# Task item:
Identify each line below that contains the word "healthy", and copy it out.
### Data for this task ###
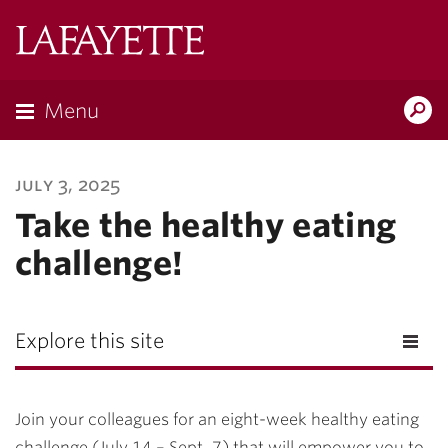
Lafayette
College
Menu
Search
Lafayette.ed
july 3, 2025
Take the healthy eating
challenge!
Explore this site
Join your colleagues for an eight-week healthy eating
challenge (July 14 – Sept. 7) that will empower you to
###
# Response below:
Take the healthy eating
Join your colleagues for an eight-week healthy eating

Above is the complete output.